A federal managers' organization wants the IRS to make sure that its supervisors are paid at least 15 percent more than the highest-paid employees they manage when the agency implements a new personnel system.
In a letter written earlier this month, Federal Managers Association President Michael B. Styles urged Office of Personnel Management Director Janice Lachance to ensure that managers don't get shortchanged if and when IRS revamps its personnel system.
"FMA recommends that [supervisors'] pay at the IRS should be set at a minimum of 15 percent above the highest paid employees they supervise," Styles wrote. "It would represent fair and adequate compensation recognizing the additional duties supervisors and managers assume when they join the ranks of management."
FMA legislative director Mark Gable said 15 percent is the approximate difference between grade levels on the General Schedule, the current governmentwide system of classification and compensation.
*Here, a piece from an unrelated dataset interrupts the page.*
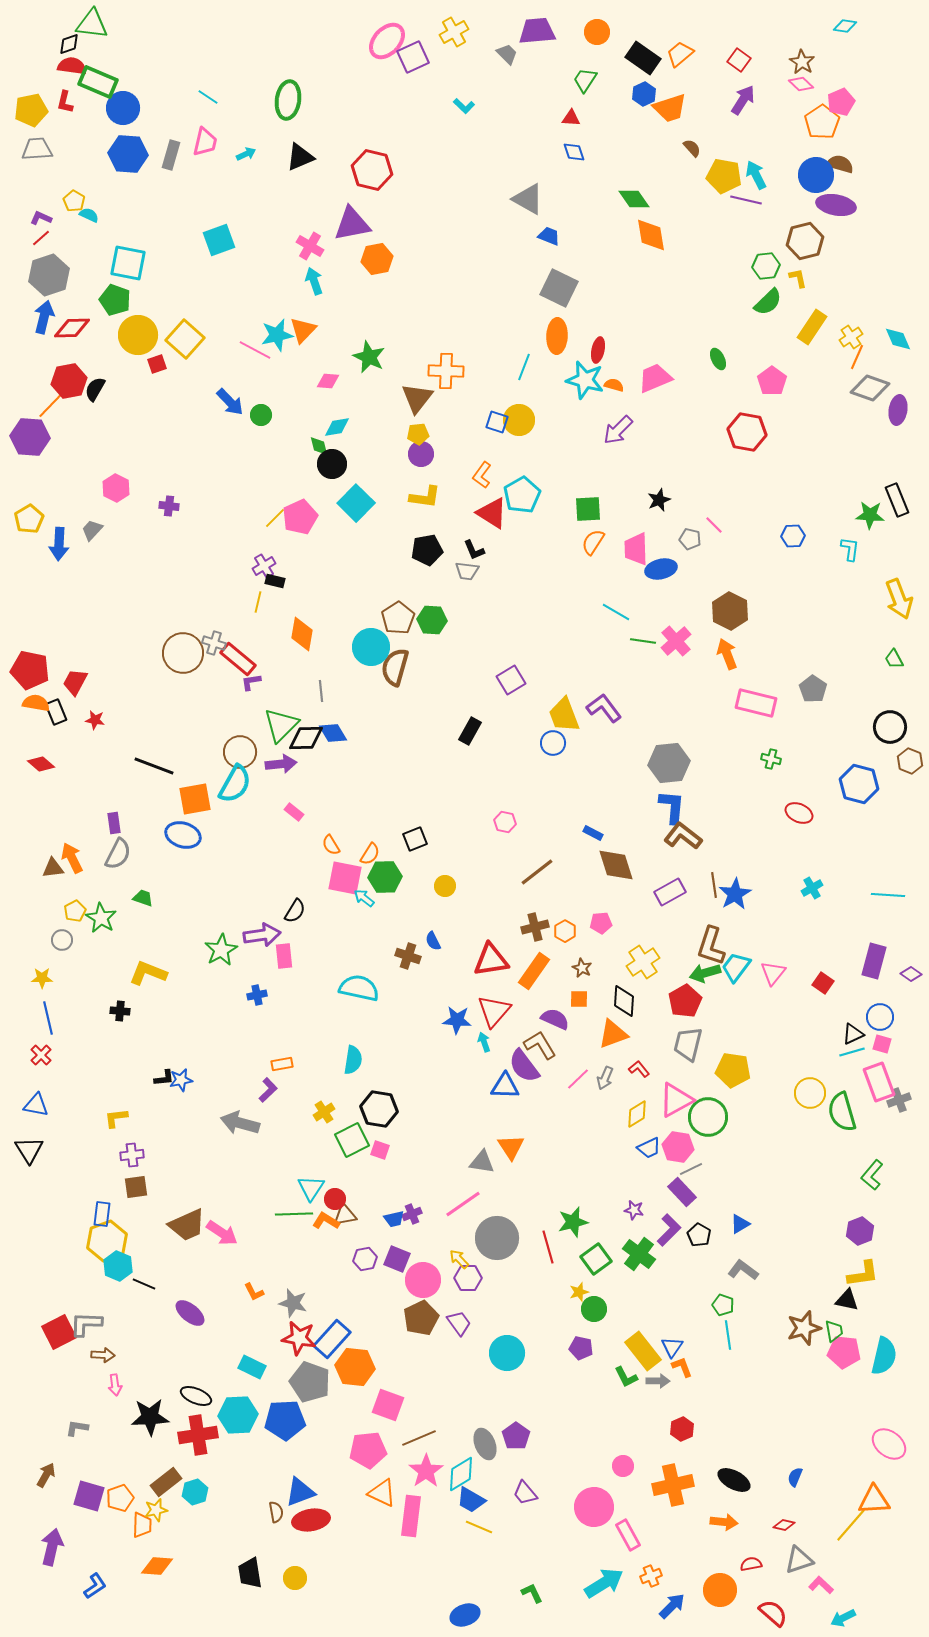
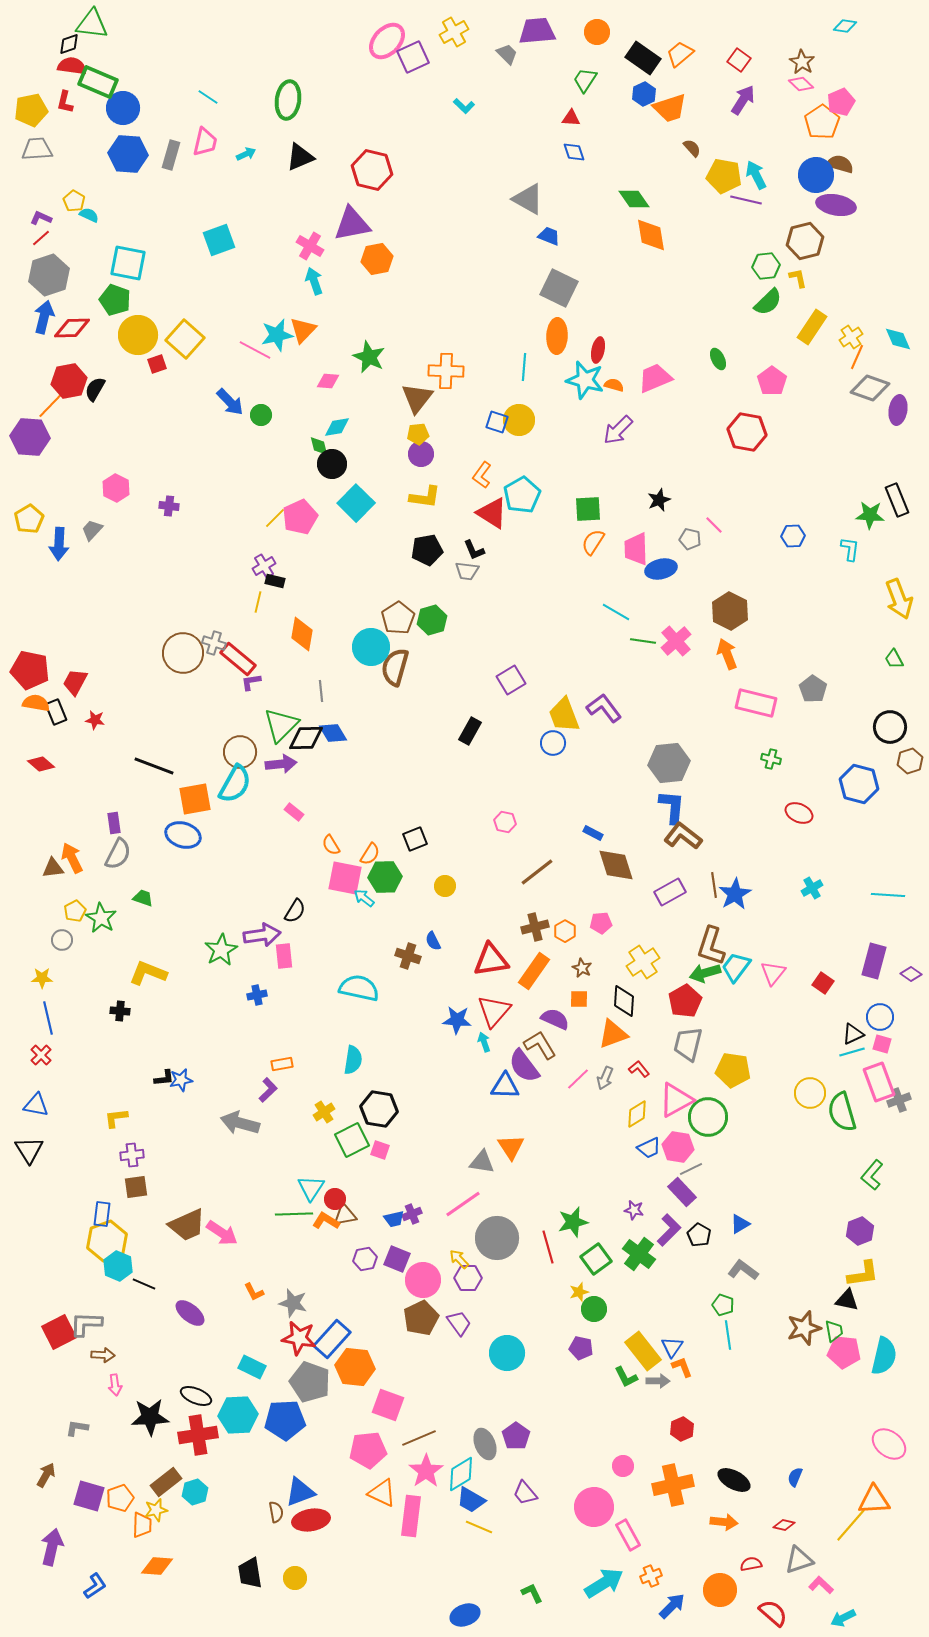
cyan line at (524, 367): rotated 16 degrees counterclockwise
green hexagon at (432, 620): rotated 20 degrees counterclockwise
brown hexagon at (910, 761): rotated 20 degrees clockwise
For example, the difference between the base pay of GS-13, Step 10 and GS-14, Step 10 in 1999 is 15.4 percent.
The IRS is considering a broad-banding proposal, which would simplify the classification system into several bands, or pay ranges, rather than the GS system of 15 grades and 10 steps within each grade. Congress authorized the IRS to consider a broad-banding system in the 1998 IRS Reform and Restructuring Act (P.L. 105-206). The act also instructs OPM to oversee the IRS' broad-banding efforts. OPM must "establish requirements for setting the pay of a supervisory employee whose position is in a pay band or who supervises employees whose positions are in pay bands," the law says.
OPM may push legislation in 1999 authorizing all agencies to use broad-band systems rather than the GS scale. Many human resources specialists say broad-banding (also known as pay-banding) gives managers more control over employees' compensation and strengthens agencies' ability to tie pay to performance.
In May, FMA asked OPM to give supervisors similar pay guarantees if all agencies are given broad-banding authority.